PROBLEM STATEMENT:
All lines from the one with "click on Behang" onward, through the last line of the records below, are to be retyped word for word.

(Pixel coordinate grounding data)
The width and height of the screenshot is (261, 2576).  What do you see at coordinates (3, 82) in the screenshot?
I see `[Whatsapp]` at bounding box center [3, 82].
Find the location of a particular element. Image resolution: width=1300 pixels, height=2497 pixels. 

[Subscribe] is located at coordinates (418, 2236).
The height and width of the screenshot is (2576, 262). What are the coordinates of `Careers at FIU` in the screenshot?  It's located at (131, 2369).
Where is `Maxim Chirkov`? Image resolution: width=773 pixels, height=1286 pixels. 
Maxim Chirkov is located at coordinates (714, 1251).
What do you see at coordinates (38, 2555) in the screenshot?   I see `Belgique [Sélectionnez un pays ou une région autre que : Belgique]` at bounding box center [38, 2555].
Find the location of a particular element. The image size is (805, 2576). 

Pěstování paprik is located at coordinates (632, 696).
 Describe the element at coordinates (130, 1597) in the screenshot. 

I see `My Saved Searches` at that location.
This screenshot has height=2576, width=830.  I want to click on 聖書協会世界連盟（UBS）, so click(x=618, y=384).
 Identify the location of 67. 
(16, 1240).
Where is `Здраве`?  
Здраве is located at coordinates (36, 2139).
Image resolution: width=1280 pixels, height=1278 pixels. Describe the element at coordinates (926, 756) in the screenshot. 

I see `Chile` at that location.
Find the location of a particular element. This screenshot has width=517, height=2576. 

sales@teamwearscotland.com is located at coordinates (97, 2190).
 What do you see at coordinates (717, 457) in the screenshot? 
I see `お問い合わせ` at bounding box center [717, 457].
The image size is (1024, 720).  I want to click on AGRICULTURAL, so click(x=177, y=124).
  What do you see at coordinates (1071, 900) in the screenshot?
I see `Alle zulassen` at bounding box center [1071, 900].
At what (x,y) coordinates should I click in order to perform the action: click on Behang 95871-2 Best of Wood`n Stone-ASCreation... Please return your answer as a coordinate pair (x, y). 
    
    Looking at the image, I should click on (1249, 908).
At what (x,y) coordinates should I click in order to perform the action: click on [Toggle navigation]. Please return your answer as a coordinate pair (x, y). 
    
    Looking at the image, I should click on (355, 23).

EXERCISE ANSWER:
At what (x,y) coordinates should I click in order to perform the action: click on Behang 95871-2 Best of Wood`n Stone-ASCreation... Please return your answer as a coordinate pair (x, y). 
    
    Looking at the image, I should click on (1249, 908).
At what (x,y) coordinates should I click in order to perform the action: click on [Toggle navigation]. Please return your answer as a coordinate pair (x, y). 
    
    Looking at the image, I should click on (355, 23).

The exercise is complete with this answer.